ローマ式投票法は実はプライベートな場でも用いることができます。ここでは、高校時代の同級生5人と一白二日の旅行を計画するときのシチュエーションを想定したときの、ローマ式投票式の流れをご紹介したいと思います。

  1. ファシリテーターを決める
  2. 決めたい内容の共通認識を合わせる
  3. 前提条件を整理する
  4. 会話のための時間を設ける
  5. 意思決定に必要な情報を整理する(候補など)
  6. ローマ式投票法で決める

ファシリテーターは旅行をしよう!と提案した人です。わかりやすくFさんとしましょう。Fさんは、来週末の旅行先を決めるために、4人をカフェに誘いました。Fさんは先ず、集まってもらったメンバーに趣旨を伝え、移動手段や一人当たりの予算を提案します。それを聞いてメンバーは旅行先の候補を挙げていきます。行動範囲、混雑状況、当日の天気などから絞られていきましたが、会話が行ったり来たりで収集がつきません。幾つか優勢な案が出たところでFさんは会話を切り、ローマン式投票法を実施することにしました。
Fさん「では、旅行先を軽井沢にするかどうかで、みんなの意向を聞きたいと思います。では、せーのって言ったら親指を立てるか、横にするか、下げるかで教えてください。いいですね?では、せーの!」
(親指を立てた人:二人、親指を横にした人:二人、親指を下向きにした人:一人)
Fさん「割れましたね〜。まずは親指を下向きにした人の意見を聞いてみましょう。それを踏まえて、横にした人の考えも聞いてみたいと思います。では…」
ビジネスの現場はこんなに軽くないですが、一通りの流れとローマン式投票法の意味についてご参考になると嬉しいです。

ローマ式投票法をプロダクト開発に取り入れる

これはプロダクト開発を進める上で、日々の小さな意思決定をする場でも役立ちます。デザインコンセプトを決める場であったり、バックログの優先順位をチームで合意するときであったり。決定が明確なシチュエーションにおいては毎回実施しなくてもいいと思いますが、ポイントは周囲の、みんなからのコンセンサスが十分に得られているかどうかです。
コンセンサスが得られているということは、周囲からのサポートが得られるということです。例え、それが反対していた案であったとしても自分の意見をも受け入れた上での結果であれば主体性が生まれます。最近よく心理的安全性という言葉を聞きますが、それに近いと思います。
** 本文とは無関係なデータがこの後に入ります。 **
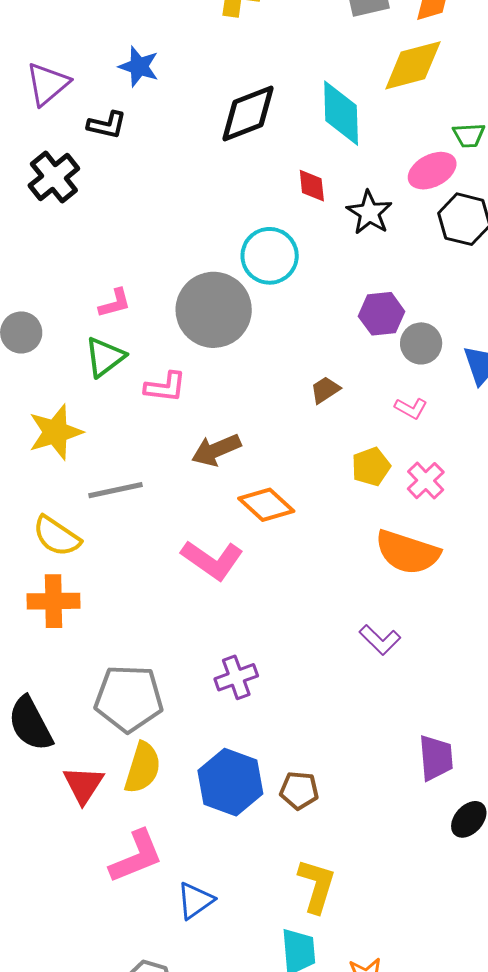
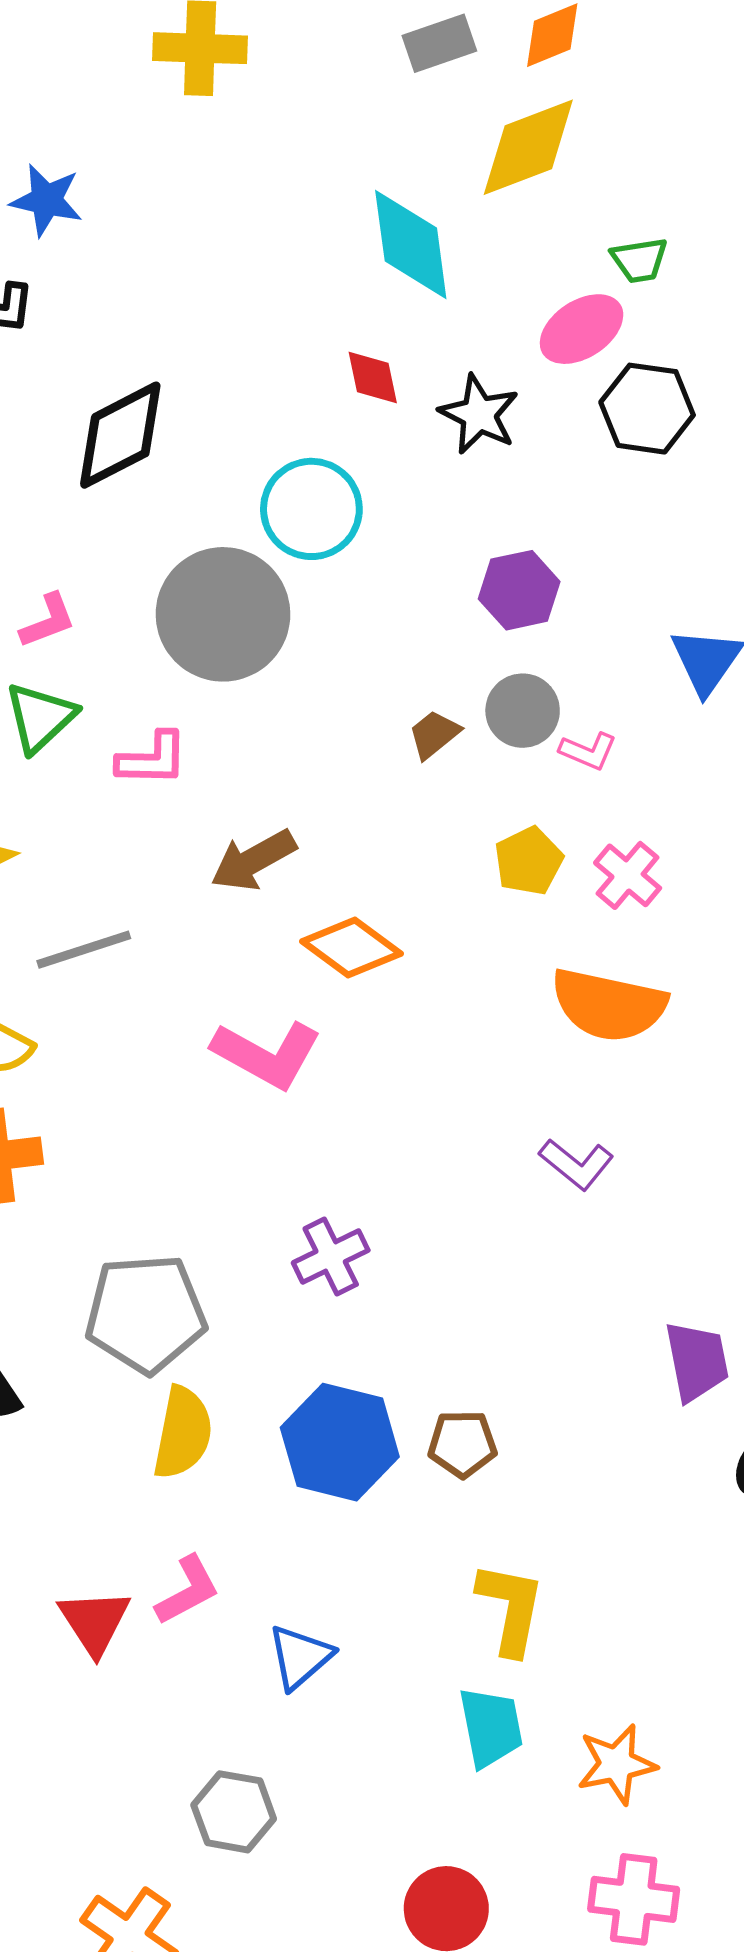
black diamond: (248, 113) -> (120, 435), moved
gray circle: (421, 343) -> (523, 711), moved
red triangle: (83, 785) -> (95, 1622), moved
pink L-shape: (136, 857) -> (188, 1590), size x0.7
いずれ、ローマ式投票法が要らなくなる状態に持っていくことが、チームとして目指すべき姿なのかもしれませんね。

導入にあたってのアドバイス

もし、ローマ式投票法に興味があるのであれば、最後に二つのアドバイスがあります。

  1. なるべく早い段階で取り入れることを推奨します。なぜなら、既に特定の人物によって意思決定の場が支配されている場合は、あまり効力がありません。時間が過ぎれば過ぎるほど、チームのコンセンサスが得にくくなります。振り返りになりますが、そうなると、チームはどうなるでしょう?
  2. どの場でも取り入れようとしないこと。時間などの期限を設けて、それまでに明確な意思決定ができなかった場合にローマ式投票法を用いると、客観的に見ることができるのでオススメです。ローマン式投票法だけでしか決めれないチームは、逆に疑った方がいいかもしれません。

個人的に学んだのは、ローマ式投票法は全てを解決してくれる訳ではないということです。最も重要なのは、自分自身が下した意見から一歩引いて、見る姿勢を持つことです。頑固はよくないです。チームで前に進むためには、頑固者はいない方がいいです。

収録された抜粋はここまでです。